Lawrence gracefully accepts defeat, but Freddy surprisingly has had a change of heart: he could not take advantage of Janet, and realises that his feelings for her are genuine. Instead, he marries her, goes straight, and they return to the US. Lawrence reflects that, in the end, Freddy is happier than he, but as he sees his next mark, a ravishing and extremely wealthy blonde, concludes that "a man must learn to live with his misery".

==Production==
Principal photography began on April 16, 1963, with filming taking place on the French Riviera for 12 days before returning to the Universal Studios backlot in Universal City, California, for the remainder of the shooting schedule. A few days later, Marlon Brando was hospitalized due to recurring kidney ailment. He had since resumed work by late May 1963, shooting a scene on location in Malibu, California. Filming wrapped on July 16, 1963, and Brando returned to the hospital the next day.

==Reception==
In a contemporary review for The New York Times, critic Bosley Crowther wrote: "Bedtime Story is a very funny picture, and Mr.
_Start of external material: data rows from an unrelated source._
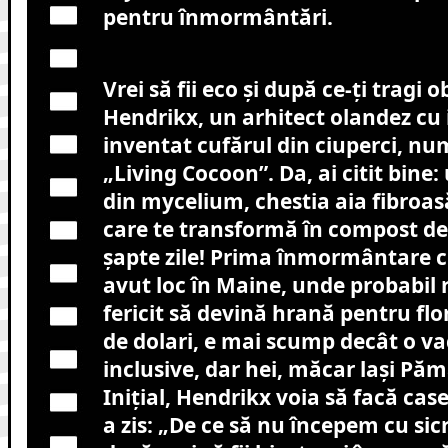
pentru înmormântări.
Vrei să fii eco și după ce-ți tragi
Hendrikx, un arhitect olandez cu i
inventat cufărul din ciuperci, n
„Living Cocoon”. Da, ai citit bine:
din mycelium, chestia aia fibroasă
care te transformă în compost de 
șapte zile! Prima înmormântare c
avut loc în Maine, unde probabil 
fericit să devină hrană pentru flor
de dolari, e mai scump decât o vac
inclusive, dar hei, măcar lași Pă
Inițial, Hendrikx voia să facă case
a zis: „De ce să nu începem cu sicr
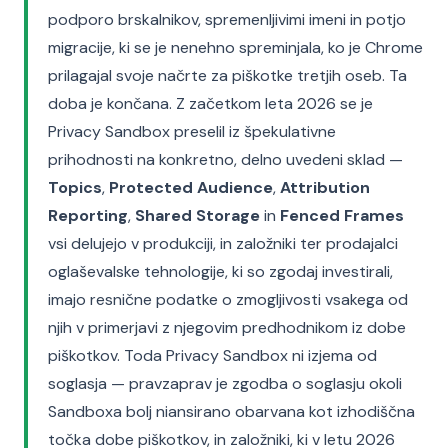
podporo brskalnikov, spremenljivimi imeni in potjo
migracije, ki se je nenehno spreminjala, ko je Chrome
prilagajal svoje načrte za piškotke tretjih oseb. Ta
doba je končana. Z začetkom leta 2026 se je
Privacy Sandbox preselil iz špekulativne
prihodnosti na konkretno, delno uvedeni sklad —
Topics
,
Protected Audience
,
Attribution
Reporting
,
Shared Storage
in
Fenced Frames
vsi delujejo v produkciji, in založniki ter prodajalci
oglaševalske tehnologije, ki so zgodaj investirali,
imajo resnične podatke o zmogljivosti vsakega od
njih v primerjavi z njegovim predhodnikom iz dobe
piškotkov. Toda Privacy Sandbox ni izjema od
soglasja — pravzaprav je zgodba o soglasju okoli
Sandboxa bolj niansirano obarvana kot izhodiščna
točka dobe piškotkov, in založniki, ki v letu 2026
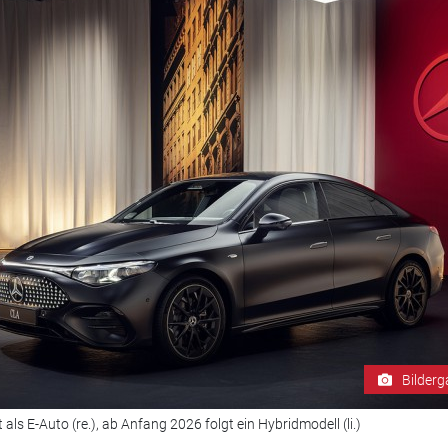
Bilderg
ls E-Auto (re.), ab Anfang 2026 folgt ein Hybridmodell (li.)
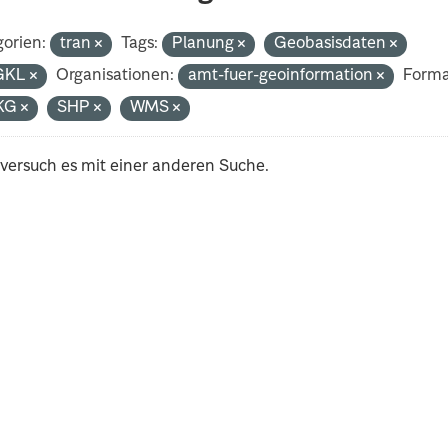
orien:
tran
Tags:
Planung
Geobasisdaten
GKL
Organisationen:
amt-fuer-geoinformation
Forma
KG
SHP
WMS
 versuch es mit einer anderen Suche.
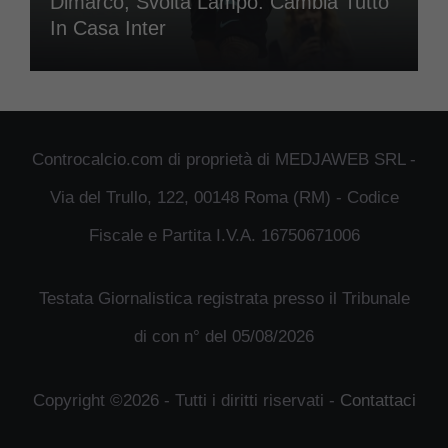
Dimarco, Svolta Lampo: Cambia Tutto
In Casa Inter
Controcalcio.com di proprietà di MEDJAWEB SRL -
Via del Trullo, 122, 00148 Roma (RM) - Codice
Fiscale e Partita I.V.A. 16750671006
Testata Giornalistica registrata presso il Tribunale
di con n° del 05/08/2026
Copyright ©2026 - Tutti i diritti riservati -
Contattaci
Brando is a first-class farceur. To be sure, the film is lightweight and vapid—just a clever succession of japes and jokes, nothing to cherish in the memory. Neither is the sweet performance of Miss Jones. ... Ralph Levy's direction is temperate, not as wild as you would expect, praise be. And the sets and colors are superior. Mark this one down as good crisp fun."

The film earned $2.1 million in distributor rentals in the United States and Canada.